═════ Study material ═════

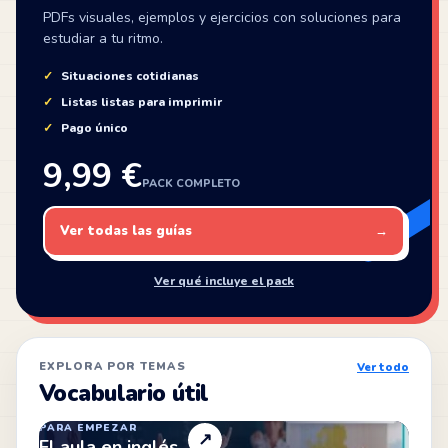
PDFs visuales, ejemplos y ejercicios con soluciones para
estudiar a tu ritmo.
Situaciones cotidianas
Listas listas para imprimir
Pago único
9,99 €
PACK COMPLETO
Ver todas las guías
→
Ver qué incluye el pack
EXPLORA POR TEMAS
Ver todo
Vocabulario útil
PARA EMPEZAR
↗
El aula en inglés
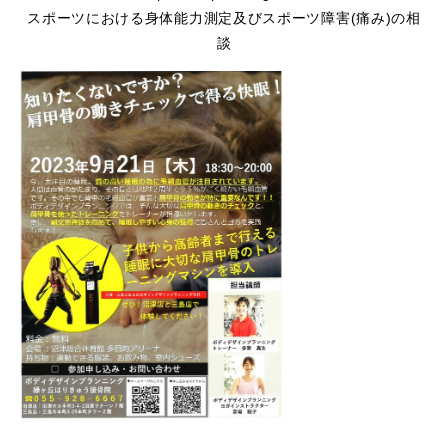
スポーツにおける身体能力測定及びスポーツ障害(痛み)の相
談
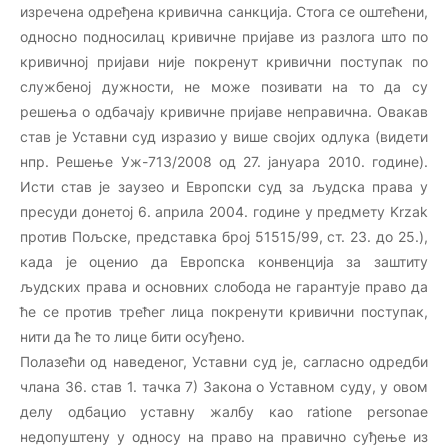
изречена одређена кривична санкција. Стога се оштећени,
односно подносилац кривичне пријаве из разлога што по
кривичној пријави није покренут кривични поступак по
службеној дужности, не може позивати на то да су
решења о одбачају кривичне пријаве неправична. Овакав
став је Уставни суд изразио у више својих одлука (видети
нпр. Решење Уж-713/2008 од 27. јануара 2010. године).
Исти став је заузео и Европски суд за људска права у
пресуди донетој 6. априла 2004. године у предмету Krzak
против Пољске, представка број 51515/99, ст. 23. до 25.),
када је оценио да Европска конвенција за заштиту
људских права и основних слобода не гарантује право да
ће се против трећег лица покренути кривични поступак,
нити да ће то лице бити осуђено.
Полазећи од наведеног, Уставни суд је, сагласно одредби
члана 36. став 1. тачка 7) Закона о Уставном суду, у овом
делу одбацио уставну жалбу као ratione personae
недопуштену у односу на право на правично суђење из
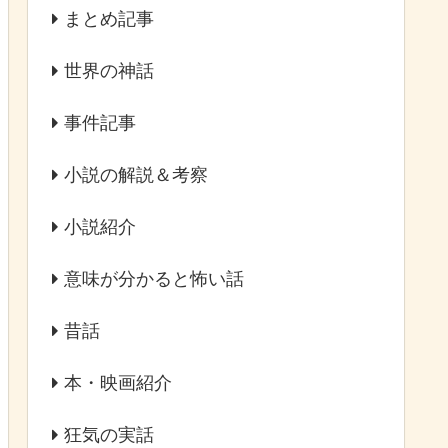
まとめ記事
世界の神話
事件記事
小説の解説＆考察
小説紹介
意味が分かると怖い話
昔話
本・映画紹介
狂気の実話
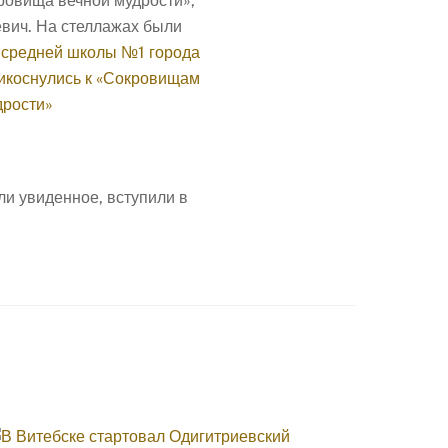
ровища вечной мудрости»,
евич.
На стеллажах были
и увиденное, вступили в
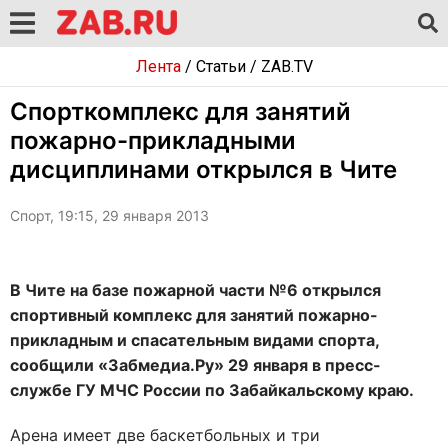
Лента
/
Статьи
/
ZAB.TV
Спорткомплекс для занятий
пожарно-прикладными
дисциплинами открылся в Чите
Спорт, 19:15, 29 января 2013
В Чите на базе пожарной части №6 открылся
спортивный комплекс для занятий пожарно-
прикладным и спасательным видами спорта,
сообщили «Забмедиа.Ру» 29 января в пресс-
службе ГУ МЧС России по Забайкальскому краю.
Арена имеет две баскетбольных и три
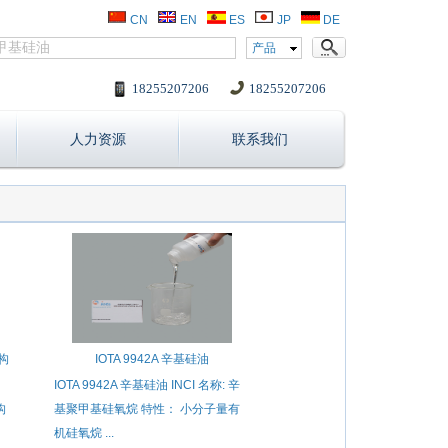
CN
EN
ES
JP
DE
产品
18255207206
18255207206
人力资源
联系我们
结构
IOTA 9942A 辛基硅油
IOTA 9942A 辛基硅油 INCI 名称: 辛
构
基聚甲基硅氧烷 特性： 小分子量有
机硅氧烷 ...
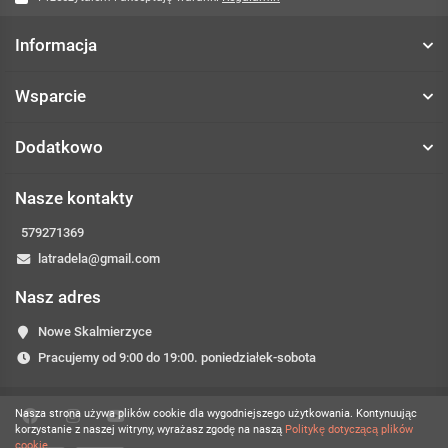
Informacja
Wsparcie
Dodatkowo
Nasze kontakty
579271369
latradela@gmail.com
Nasz adres
Nowe Skalmierzyce
Pracujemy od 9:00 do 19:00. poniedziałek-sobota
Nasza strona używa plików cookie dla wygodniejszego użytkowania. Kontynuując
korzystanie z naszej witryny, wyrażasz zgodę na naszą
Politykę dotyczącą plików
cookie.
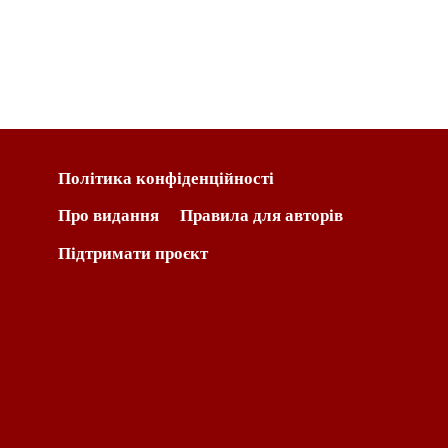
Політика конфіденційності
Про видання
Правила для авторів
Підтримати проєкт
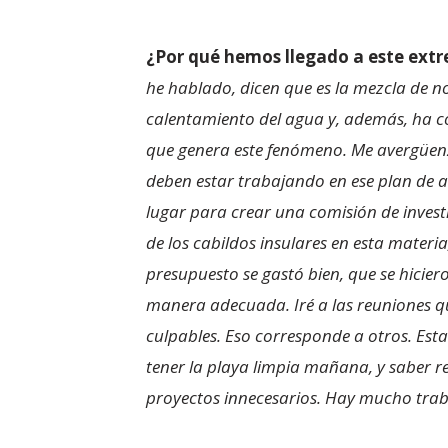
¿Por qué hemos llegado a este ext
he hablado, dicen que es la mezcla de n
calentamiento del agua y, además, ha coi
que genera este fenómeno. Me avergüenz
deben estar trabajando en ese plan de ac
lugar para crear una comisión de inves
de los cabildos insulares en esta materi
presupuesto se gastó bien, que se hicie
manera adecuada. Iré a las reuniones que
culpables. Eso corresponde a otros. Est
tener la playa limpia mañana, y saber re
proyectos innecesarios. Hay mucho trab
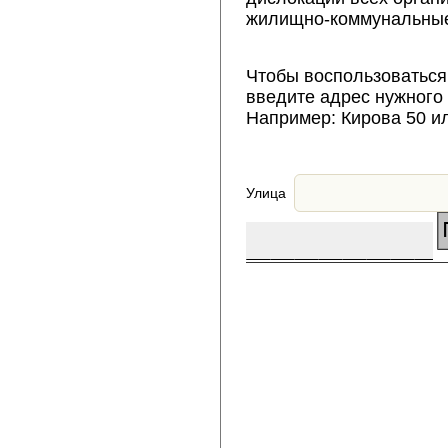
жилищно-коммунальные
Чтобы воспользоваться
введите адрес нужного
Например: Кирова 50 и
Улица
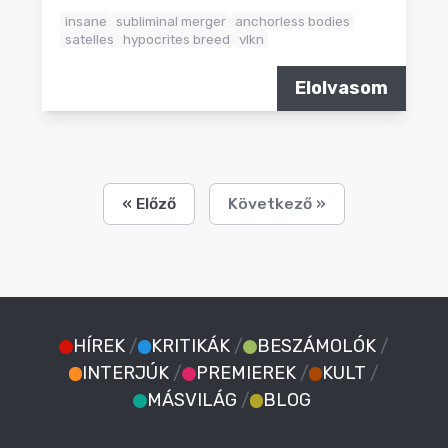
insane
subliminal merger
anchorless bodies
satelles
hypocrites breed
vlkn
Elolvasom
« Előző
Következő »
HÍREK
/
KRITIKÁK
/
BESZÁMOLÓK
/
INTERJÚK
/
PREMIEREK
/
KULT
/
MÁSVILÁG
/
BLOG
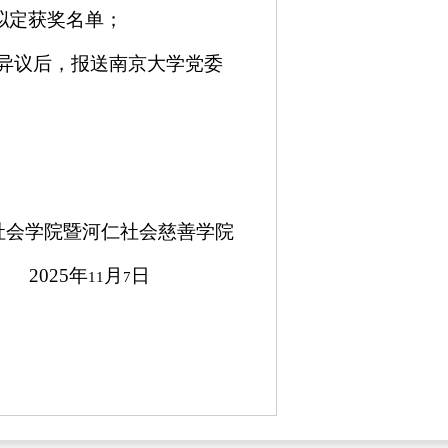
拟定获奖名单；
异议后，报送
南京大学党委
社会学院暨河仁社会慈善学院
2025
年
月
日
11
7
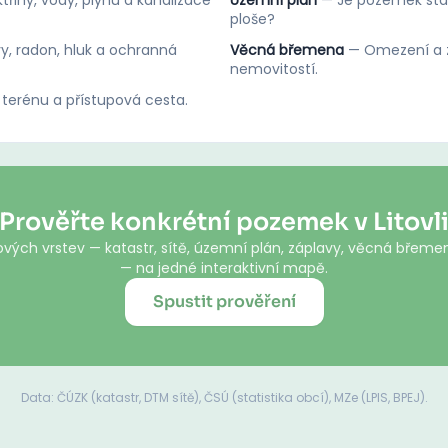
třiny, vody, plynu a kanalizace
Územní plán
—
Je pozemek stav
ploše?
y, radon, hluk a ochranná
Věcná břemena
—
Omezení a z
nemovitostí.
 terénu a přístupová cesta.
Prověřte konkrétní pozemek v Litovl
vých vrstev — katastr, sítě, územní plán, záplavy, věcná břemen
— na jedné interaktivní mapě.
Spustit prověření
Data: ČÚZK (katastr, DTM sítě), ČSÚ (statistika obcí), MZe (LPIS, BPEJ).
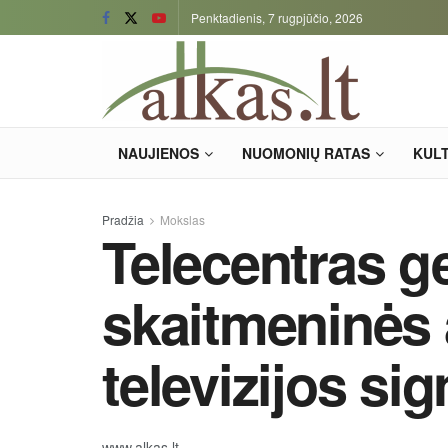
Penktadienis, 7 rugpjūčio, 2026
NAUJIENOS
NUOMONIŲ RATAS
KUL
Pradžia
Mokslas
Telecentras g
skaitmeninės
televizijos si
www.alkas.lt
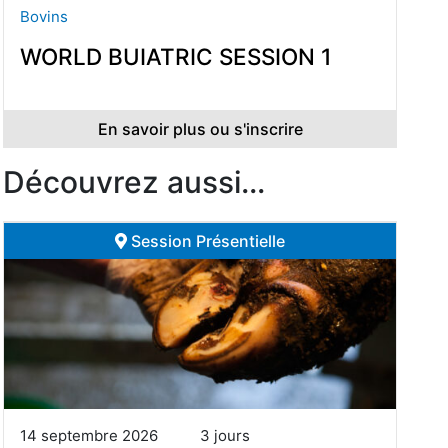
Bovins
WORLD BUIATRIC SESSION 1
En savoir plus ou s'inscrire
Découvrez aussi...
Session Présentielle
14 septembre 2026
3 jours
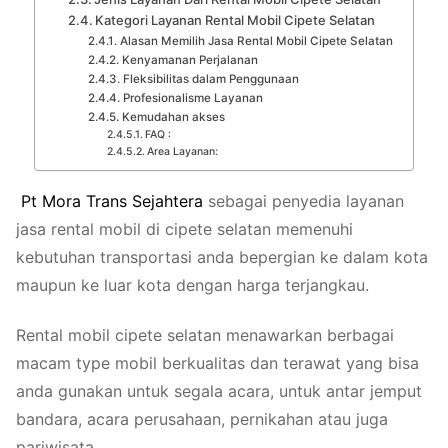
Kategori Layanan Rental Mobil Cipete Selatan
Alasan Memilih Jasa Rental Mobil Cipete Selatan
Kenyamanan Perjalanan
Fleksibilitas dalam Penggunaan
Profesionalisme Layanan
Kemudahan akses
FAQ :
Area Layanan:
Pt
Mora
Trans
Sejahtera
sebagai penyedia layanan
jasa rental mobil di cipete selatan memenuhi
kebutuhan transportasi anda bepergian ke dalam kota
maupun ke luar kota dengan harga terjangkau.
Rental mobil cipete selatan menawarkan berbagai
macam type mobil berkualitas dan terawat yang bisa
anda gunakan untuk segala acara, untuk antar jemput
bandara, acara perusahaan, pernikahan atau juga
pariwisata.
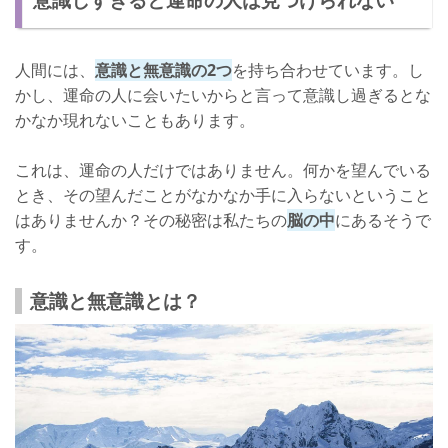
さいごに
人間には、
意識と無意識の2つ
を持ち合わせています。し
かし、運命の人に会いたいからと言って意識し過ぎるとな
かなか現れないこともあります。
これは、運命の人だけではありません。何かを望んでいる
とき、その望んだことがなかなか手に入らないということ
はありませんか？その秘密は私たちの
脳の中
にあるそうで
す。
意識と無意識とは？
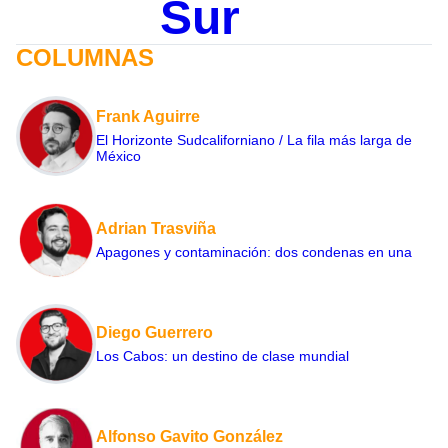
Sur
COLUMNAS
Frank Aguirre
El Horizonte Sudcaliforniano / La fila más larga de
México
Adrian Trasviña
Apagones y contaminación: dos condenas en una
Diego Guerrero
Los Cabos: un destino de clase mundial
Alfonso Gavito González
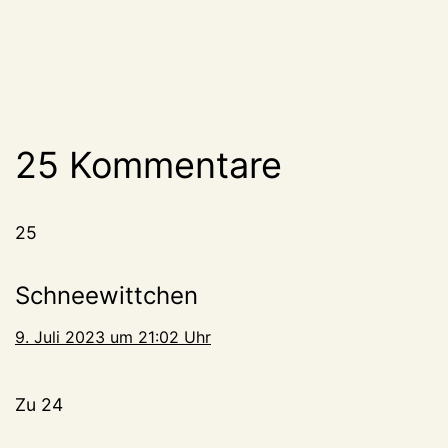
25 Kommentare
25
Schneewittchen
9. Juli 2023 um 21:02 Uhr
Zu 24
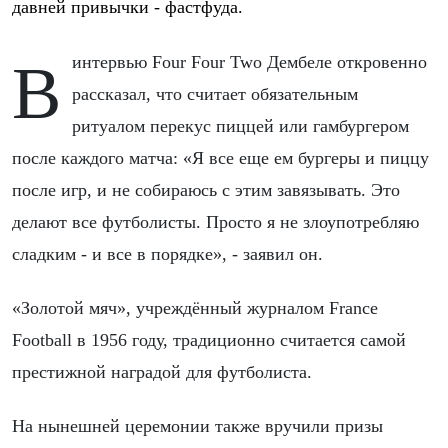
давней привычки - фастфуда.
В интервью Four Four Two Дембеле откровенно
рассказал, что считает обязательным
ритуалом перекус пиццей или гамбургером
после каждого матча: «Я все еще ем бургеры и пиццу
после игр, и не собираюсь с этим завязывать. Это
делают все футболисты. Просто я не злоупотребляю
сладким - и все в порядке», - заявил он.
«Золотой мяч», учреждённый журналом France
Football в 1956 году, традиционно считается самой
престижной наградой для футболиста.
На нынешней церемонии также вручили призы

═════

> About this exercise
Please show, exactly as written, every line above that contains the word "занятий".

> Written solution
Спорткомплекс для занятий
спортивный комплекс для занятий пожарно-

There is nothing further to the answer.